Consumo no varejo desacelera e carrinho fica menor
Os dados mostram uma mudança clara na jornada de compra. O consumidor reduziu o tamanho do carrinho, com queda de −2,5% nos itens por ticket, mesmo com fluxo praticamente estável nas lojas (+0,2%).
No mês de março, essa tendência se intensifica, com desempenho ainda mais fraco: faturamento praticamente estável (+0,1%) e queda de −3,6% nas unidades.
Parte desse resultado foi impactado pelo calendário. Em 2025, o Carnaval caiu em março e impulsionou vendas. Em 2026, a data foi antecipada para fevereiro, deixando uma base de comparação mais difícil, especialmente para bebidas. Além disso, o clima mais ameno também contribuiu para a retração, levando a uma queda de −13,3% nas unidades dessa cesta.
Premiumização no varejo alimentar muda o mix de consumo
Nesta edição do Radar, a análise especial do economista Ricardo Amorim traz destaca que o varejo vive uma mudança estrutural no perfil de consumo.
Segundo ele, produtos mais sofisticados e itens de maior valor agregado vêm crescendo, enquanto categorias básicas como arroz, açúcar e feijão apresentam retração.
Segundo o economista, o crescimento dos gastos com apostas, especialmente entre a população de menor renda, gera impacto direto no consumo de itens básicos.
Ao mesmo tempo, o aumento da renda disponível para a classe média, tem estimulado o consumo de produtos de maior valor agregado.
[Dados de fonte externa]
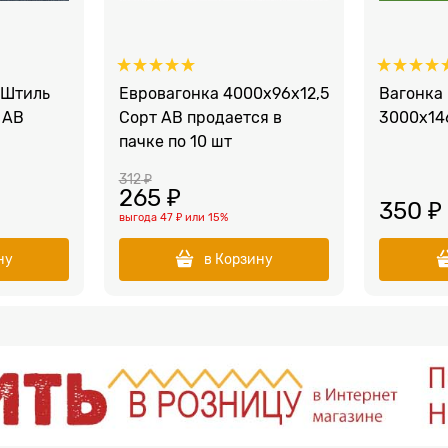
 Штиль
Евровагонка 4000х96х12,5
Вагонка
 АВ
Сорт АВ продается в
3000х14
пачке по 10 шт
312
 ₽
265
 ₽
350
 ₽
выгода
47 ₽
или
15%
ну
в Корзину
Confira a análise no estudo completo.
Mercearia e bebidas mostram efeitos opostos no consumo em março
Por conta do efeito calendário de uma Páscoa que aconteceu parte ainda em março,
categorias ligadas à sazonalidade impulsionaram resultados, como o ovo de Páscoa que cresceu +361,4% e o chocolate, +50,7%, impulsionando a cesta de Mercearia que cresceu +10,7% em valor.
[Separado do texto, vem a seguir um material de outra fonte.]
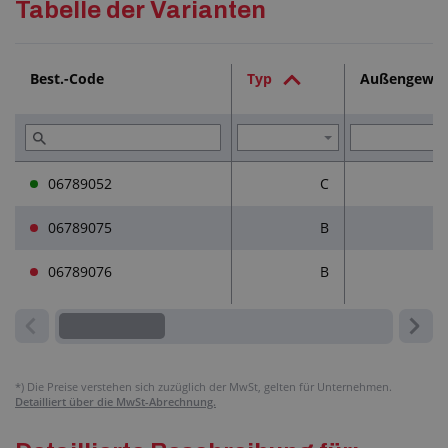
Tabelle der Varianten
Dienstleistungen (2)
Best.-Code
Typ
Außengewin
Lesen Sie (2)
06789052
C
06789075
B
06789076
B
*)
Die Preise verstehen sich zuzüglich der MwSt, gelten für Unternehmen.
Detailliert über die MwSt-Abrechnung.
Do outro, categorias ligadas ao calor e a comemoração, sofreram com um Carnaval que esse ano caiu em fevereiro. A cesta de bebidas, por exemplo, registrou queda de −6,7% em valor e −13,3% em unidades.
Desempenho por canal reforça desigualdade no consumo
No acumulado do ano, o atacarejo registrou queda de −1,0% em valor e −3,8% em unidades, sendo o único formato com retração real. Esse resultado reforça a pressão sobre o consumidor mais sensível a preço e que busca economia em compras maiores.
Já os supermercados apresentaram crescimento de +2,5% em valor, mas com retração de −1,1% em unidades. Isso indica que o crescimento do canal não veio do aumento de consumo, mas sim do repasse de preços (+3,7% no preço médio).